Aunque,
cinematográficamente hablando, creciera de la mano de Lars von Trier, con el
que fundó Dogma 95, Thomas Vinterberg ha apostado en la última década por
alejarse de los postulados del movimiento que inició para alinearse en un
estilo mucho más frío y complejo. Para adentrarse en el territorio que tan bien
explora Michael Haneke. Por fortuna para los valencianos, la obra del cineasta
danés no nos es desconocida, gracias a los esfuerzos de Cinema Jove por haber
rescatado filmes nunca estrenados en salas comerciales en territorio español.
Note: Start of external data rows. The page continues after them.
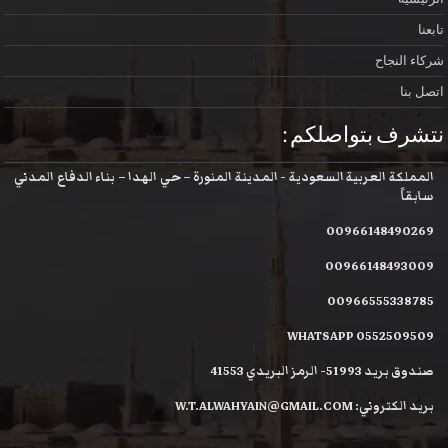
تابعنا
شركاء النجاح
اتصل بنا
نتشرف بتواصلكم :
المملكة العربية السعودية - المدينة المنورة – حي الهدا – بناء الدفاع المدني
سابقاً
00966148490269
00966148493009
00966555338785
WHATSAPP 0552509509
صندوق بريد 51993- الرمز البريدي 41553
بريد الكتروني: W.T.ALWAHYAIN@GMAIL.COM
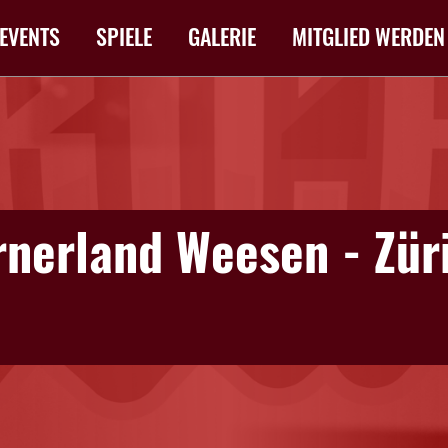
EVENTS
SPIELE
GALERIE
MITGLIED WERDEN
rnerland Weesen - Zür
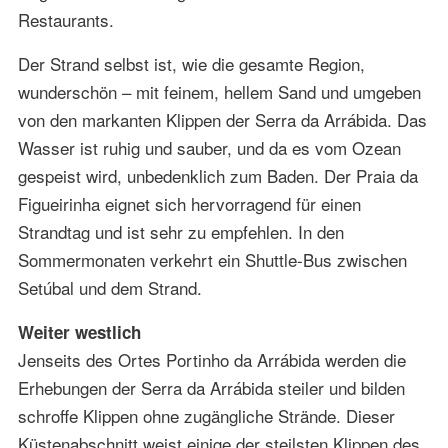
Restaurants.
Der Strand selbst ist, wie die gesamte Region,
wunderschön – mit feinem, hellem Sand und umgeben
von den markanten Klippen der Serra da Arrábida. Das
Wasser ist ruhig und sauber, und da es vom Ozean
gespeist wird, unbedenklich zum Baden. Der Praia da
Figueirinha eignet sich hervorragend für einen
Strandtag und ist sehr zu empfehlen. In den
Sommermonaten verkehrt ein Shuttle-Bus zwischen
Setúbal und dem Strand.
Weiter westlich
Jenseits des Ortes Portinho da Arrábida werden die
Erhebungen der Serra da Arrábida steiler und bilden
schroffe Klippen ohne zugängliche Strände. Dieser
Küstenabschnitt weist einige der steilsten Klippen des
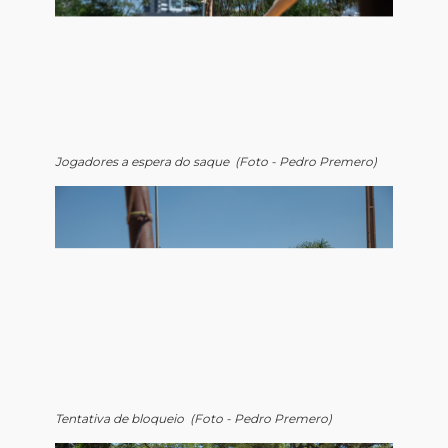
Jogadores a espera do saque (Foto - Pedro Premero)
Tentativa de bloqueio (Foto - Pedro Premero)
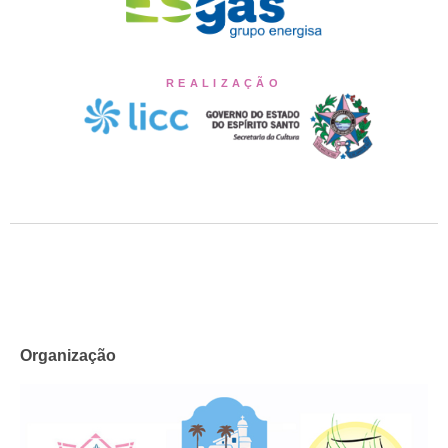
REALIZAÇÃO
Organização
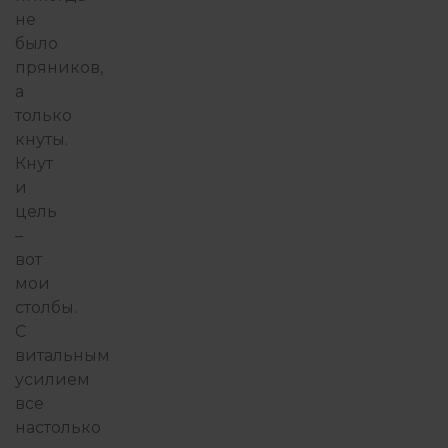
не
было
пряников,
а
только
кнуты.
Кнут
и
цель
–
вот
мои
столбы.
С
витальным
усилием
все
настолько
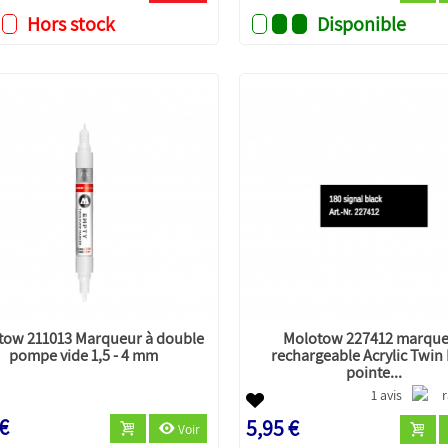
Hors stock
Disponible
tow 211013 Marqueur à double
Molotow 227412 marqu
pompe vide 1,5 - 4 mm
rechargeable Acrylic Twin
pointe...
1 avis
 €
5,95 €
Voir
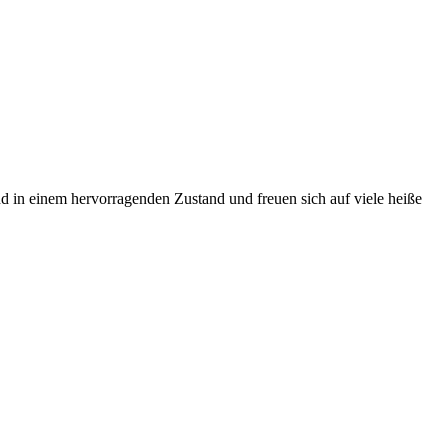
ind in einem hervorragenden Zustand und freuen sich auf viele heiße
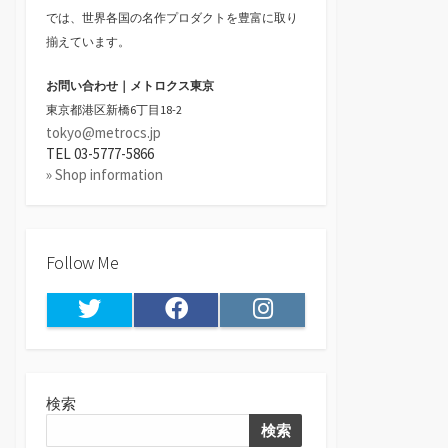
では、世界各国の名作プロダクトを豊富に取り
揃えています。
お問い合わせ｜メトロクス東京
東京都港区新橋6丁目18-2
tokyo@metrocs.jp
TEL 03-5777-5866
» Shop information
Follow Me
Twitter
Facebook
Instagram
検索
検索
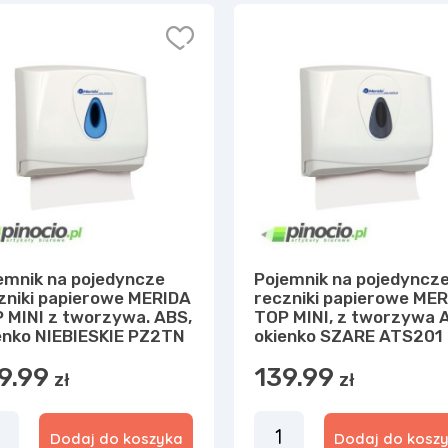
emnik na pojedyncze
Pojemnik na pojedyncz
zniki papierowe MERIDA
reczniki papierowe ME
 MINI z tworzywa. ABS,
TOP MINI, z tworzywa 
enko NIEBIESKIE PZ2TN
okienko SZARE ATS201
9.99
139.99
zł
zł
Dodaj do koszyka
Dodaj do kosz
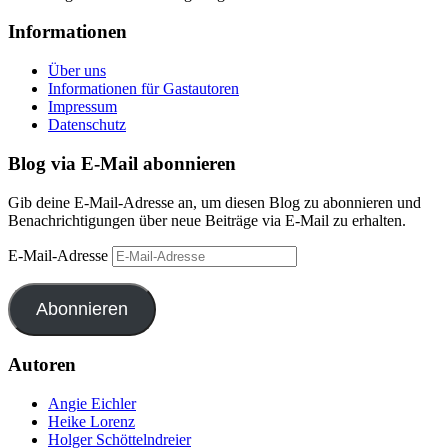
Informationen
Über uns
Informationen für Gastautoren
Impressum
Datenschutz
Blog via E-Mail abonnieren
Gib deine E-Mail-Adresse an, um diesen Blog zu abonnieren und
Benachrichtigungen über neue Beiträge via E-Mail zu erhalten.
E-Mail-Adresse
Abonnieren
Autoren
Angie Eichler
Heike Lorenz
Holger Schöttelndreier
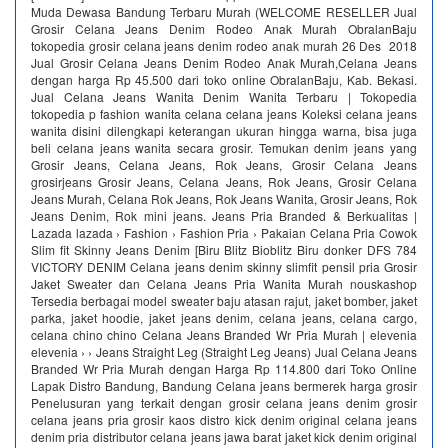
Muda Dewasa Bandung Terbaru Murah (WELCOME RESELLER Jual
Grosir Celana Jeans Denim Rodeo Anak Murah ObralanBaju
tokopedia grosir celana jeans denim rodeo anak murah 26 Des 2018
Jual Grosir Celana Jeans Denim Rodeo Anak Murah,Celana Jeans
dengan harga Rp 45.500 dari toko online ObralanBaju, Kab. Bekasi.
Jual Celana Jeans Wanita Denim Wanita Terbaru | Tokopedia
tokopedia p fashion wanita celana celana jeans Koleksi celana jeans
wanita disini dilengkapi keterangan ukuran hingga warna, bisa juga
beli celana jeans wanita secara grosir. Temukan denim jeans yang
Grosir Jeans, Celana Jeans, Rok Jeans, Grosir Celana Jeans
grosirjeans Grosir Jeans, Celana Jeans, Rok Jeans, Grosir Celana
Jeans Murah, Celana Rok Jeans, Rok Jeans Wanita, Grosir Jeans, Rok
Jeans Denim, Rok mini jeans. Jeans Pria Branded & Berkualitas |
Lazada lazada › Fashion › Fashion Pria › Pakaian Celana Pria Cowok
Slim fit Skinny Jeans Denim [Biru Blitz Bioblitz Biru donker DFS 784
VICTORY DENIM Celana jeans denim skinny slimfit pensil pria Grosir
Jaket Sweater dan Celana Jeans Pria Wanita Murah nouskashop
Tersedia berbagai model sweater baju atasan rajut, jaket bomber, jaket
parka, jaket hoodie, jaket jeans denim, celana jeans, celana cargo,
celana chino chino Celana Jeans Branded Wr Pria Murah | elevenia
elevenia › › Jeans Straight Leg (Straight Leg Jeans) Jual Celana Jeans
Branded Wr Pria Murah dengan Harga Rp 114.800 dari Toko Online
Lapak Distro Bandung, Bandung Celana jeans bermerek harga grosir
Penelusuran yang terkait dengan grosir celana jeans denim grosir
celana jeans pria grosir kaos distro kick denim original celana jeans
denim pria distributor celana jeans jawa barat jaket kick denim original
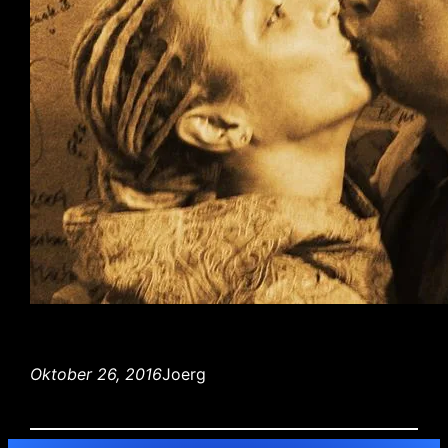
Oktober 26, 2016
Joerg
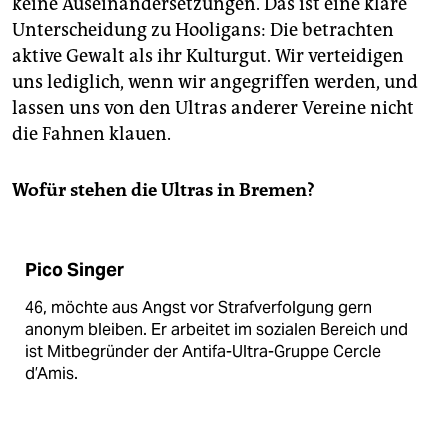
keine Auseinandersetzungen. Das ist eine klare
Unterscheidung zu Hooligans: Die betrachten
aktive Gewalt als ihr Kulturgut. Wir verteidigen
uns lediglich, wenn wir angegriffen werden, und
lassen uns von den Ultras anderer Vereine nicht
die Fahnen klauen.
Wofür stehen die Ultras in Bremen?
Pico Singer
46, möchte aus Angst vor Strafverfolgung gern
anonym bleiben. Er arbeitet im sozialen Bereich und
ist Mitbegründer der Antifa-Ultra-Gruppe Cercle
d’Amis.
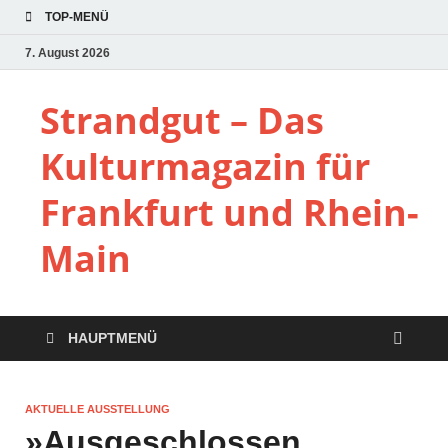
TOP-MENÜ
7. August 2026
Strandgut – Das
Kulturmagazin für
Frankfurt und Rhein-
Main
HAUPTMENÜ
AKTUELLE AUSSTELLUNG
»Ausgeschlossen.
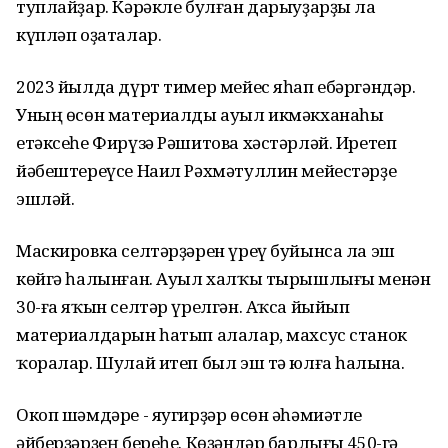
туплайҙар. Кәрәкле булған дарыуҙарҙы ла
күпләп оҙаталар.
2023 йылда дүрт тимер мейес яһап ебәргәндәр.
Уның өсөн материалды ауыл икмәкханаһы
етәксеһе Фирүзә Рәшитова хәстәрләй. Иретеп
йәбештереүсе Наил Рәхмәтуллин мейестәрҙе
эшләй.
Маскировка селтәрҙәрен үреү буйынса ла эш
көйгә һалынған. Ауыл халҡы тырышлығы менән
30-ға яҡын селтәр үрелгән. Аҡса йыйып
материалдарын һатып алалар, махсус станок
ҡоралар. Шулай итеп был эш тә юлға һалына.
Окоп шәмдәре - яугирҙәр өсөн әһәмиәтле
әйберҙәрҙең береһе. Көҙәндәр барлығы 450-гә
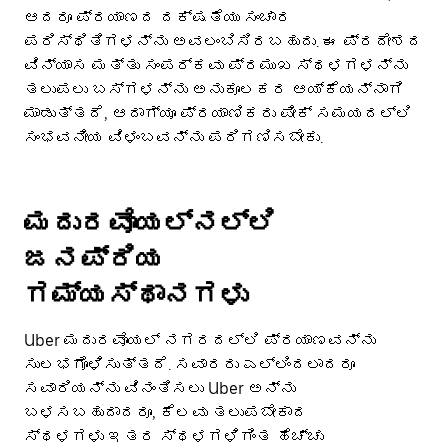
ಆದರೂ ಪ್ರಯಾಣದ ದಕ್ಷತೆಯು ಸಂಚಾರ
ಪರಿಸ್ಥಿತಿಗಳನ್ನು ಅವಲಂಬಿಸಿರಬಹುದು. ಈ ಪ್ರದೇಶದ
ವಿನ್ಯಾಸ ಮತ್ತು ಸಂಪರ್ಕವು ಪ್ರಮುಖ ಸ್ಥಳಗಳನ್ನು
ತಲುಪಲು ಬಸ್‌ಗಳನ್ನು ಅನುಕೂಲಕರ ಆಯ್ಕೆಯನ್ನಾಗಿ
ಮಾಡುತ್ತದೆ, ಆದಾಗ್ಯೂ ಪ್ರಯಾಣಿಕರು ಪೀಕ್ ಸಮಯದಲ್ಲಿ
ಸಂಭವನೀಯ ವಿಳಂಬವನ್ನು ಪರಿಗಣಿಸಬೇಕು.
ಮದುರವೊಯಲ್ನಲ್ಲಿ
ಜನಪ್ರಿಯ
ಗಮ್ಯಸ್ಥಾನಗಳು
Uber ಮದುರವೊಯಲ್ ನಗರದಲ್ಲಿ ಪ್ರಯಾಣವನ್ನು
ಸುಲಭಗೊಳಿಸುತ್ತದೆ. ಸವಾರರು ಎಲ್ಲಿಂದಲಾದರೂ
ಸವಾರಿಯನ್ನು ವಿನಂತಿಸಲು Uber ಅನ್ನು
ಬಳಸಬಹುದಾದರೂ, ಕೆಲವು ತಲುಪಬೇಕಾದ
ಸ್ಥಳಗಳು ಇತರ ಸ್ಥಳಗಳಿಗಿಂತ ಹೆಚ್ಚು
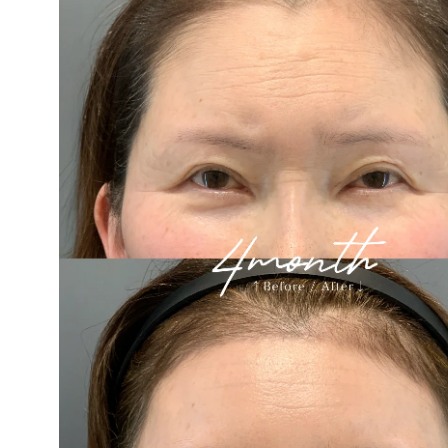
ー
ポテンツァ
注入・肌育注射
ー
ハイフ
ー
PRP
婦人科
ー
ヒアルロン酸
ー
ボトックス
ー
膣ヒアルロン酸
ー
小陰唇縮小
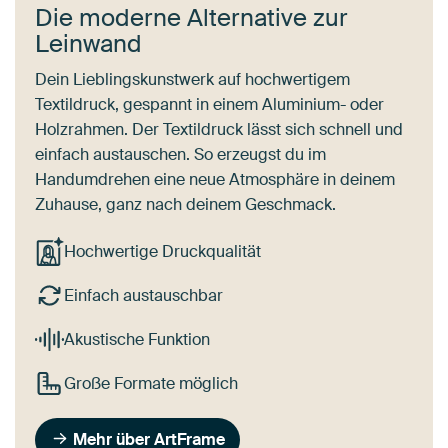
Die moderne Alternative zur
Leinwand
Dein Lieblingskunstwerk auf hochwertigem
Textildruck, gespannt in einem Aluminium- oder
Holzrahmen. Der Textildruck lässt sich schnell und
einfach austauschen. So erzeugst du im
Handumdrehen eine neue Atmosphäre in deinem
Zuhause, ganz nach deinem Geschmack.
Hochwertige Druckqualität
Einfach austauschbar
Akustische Funktion
Große Formate möglich
Mehr über ArtFrame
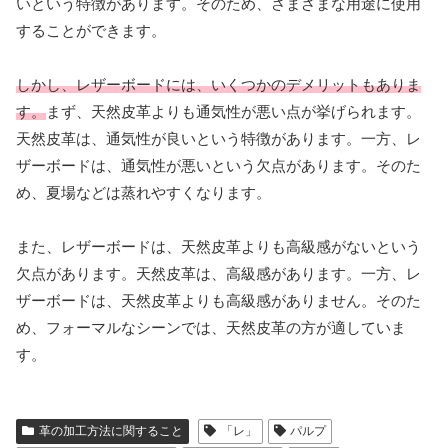
いという特徴があります。そのため、さまざまな用途に使用
することができます。
しかし、レザーボードには、いくつかのデメリットもありま
す。
まず、天然皮革よりも通気性が悪い点が挙げられます。
天然皮革は、通気性が良いという特徴があります。一方、レ
ザーボードは、通気性が悪いという欠点があります。そのた
め、夏場などは蒸れやすくなります。
また、レザーボードは、天然皮革よりも高級感がないという
欠点があります。天然皮革は、高級感があります。一方、レ
ザーボードは、天然皮革よりも高級感がありません。そのた
め、フォーマルなシーンでは、天然皮革の方が適していま
す。
革の加工方法に関すること
「レ」
パルプ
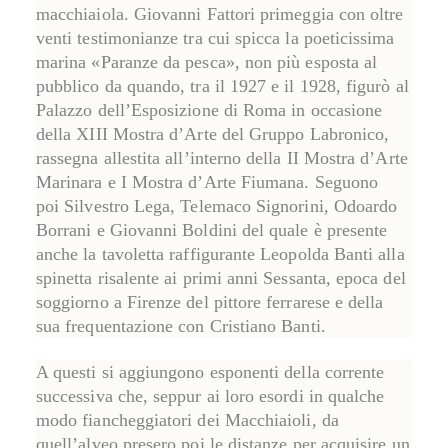
macchiaiola.
Giovanni Fattori
primeggia con oltre
venti testimonianze tra cui spicca la poeticissima
marina «Paranze da pesca», non più esposta al
pubblico da quando, tra il 1927 e il 1928, figurò al
Palazzo dell’Esposizione di Roma in occasione
della XIII Mostra d’Arte del Gruppo Labronico,
rassegna allestita all’interno della II Mostra d’Arte
Marinara e I Mostra d’Arte Fiumana. Seguono
poi
Silvestro Lega
,
Telemaco Signorini
,
Odoardo
Borrani
e
Giovanni Boldini
del quale è presente
anche la tavoletta raffigurante Leopolda Banti alla
spinetta risalente ai primi anni Sessanta, epoca del
soggiorno a Firenze del pittore ferrarese e della
sua frequentazione con
Cristiano Banti
.
A questi si aggiungono esponenti della corrente
successiva che, seppur ai loro esordi in qualche
modo fiancheggiatori dei Macchiaioli, da
quell’alveo presero poi le distanze per acquisire un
La caza es la culminación de ese
esfuerzo por desligarse de sus dogmas para contar una historia tan difícil,
como la de las acusaciones de pederastia a un hombre en apariencia normal, con
la suficiente distancia como para obligar al espectador a dar siempre el primer
paso. La caza no es una película cruel, pese a que muchas de sus
imágenes lo sean, porque es honesta. Porque detrás de esas imágenes no hay
concesión alguna a la interpretación. A Vinterberg no parece interesarle mucho
el tema de la pederastia, principal motor de la película, y lo utiliza como un
inteligente MacGuffin para retratar, con minuciosidad puntillista, el derrumbe
moral y físico de un hombre acusado de algo que, aparentemente, no ha hecho.
Al lado de esa caída al vacío, el
director danés construye un mundo fascinante. Una comunidad prototipo de lo
políticamente correcto que pasa los días visitando a los vecinos, un pueblo
pequeño de la Dinamarca profunda cuya principal pasión es la caza, un
microteatro de la Europa más civilizada, en donde, salvo excepciones, el
rechazo social se produce de manera lenta, como una tortura china, sin
estridencias ni apaleamientos públicos en la metafórica picota de la plaza del
pueblo. Un modelo de vida que aparece aquí exquisitamente diseccionado en
personajes como el de la directora del jardín de infancia o el padre de la niña
acusadora. Parafraseando a Shakespeare, podría decirse que La caza pone
en la pantalla la famosa frase de Marcelo en Hamlet: "Algo huele a
podrido en Dinamarca", pero Vinterberg hace extensiva esa podredumbre a
toda Europa, a la sociedad occidental en los tiempos actuales. Porque La
caza también es un retrato exhaustivo de la sociedad del miedo en la que
vivimos, ese orden mundial que nos acojona diariamente con anuncios
apocalípticos que nos pronostican un futuro incierto, que nos hacen vivir en el
alambre de la inseguridad, por mucho que nuestros presuntos valores estén firmemente
arraigados.
Y, en ese mundo modelo del estado del
bienestar, los niños son elementos primordiales: la garantía de que esa
supuesta felicidad continuará. Aquí es donde la mirada de Vinterberg hace más
daño, porque recurre al viejo precepto de "los niños saben" del Henry
James de Otra vuelta de tuerca. Los niños, en La caza, saben
mucho y deciden más. Su presencia es tan inquietante como la de sus coetáneos de
La noche del cazador o La cinta blanca porque callan, porque sus
delaciones no son sino la mecha que enciende una bomba de relojería que acaba
por explotar en manos de quien la manipula y su onda expansiva es capaz de
alcanzar a cualquiera.
Un sobresaliente Mads Mikkelsen, premio
al mejor actor en el último festival de Cannes por esta película, se erige en
absoluto protagonista de un filme tan sencillo en apariencia como complejo en
sus múltiples interpretaciones, que no deja indiferente al espectador y que
está llamado a ser una de las grandes cintas del año.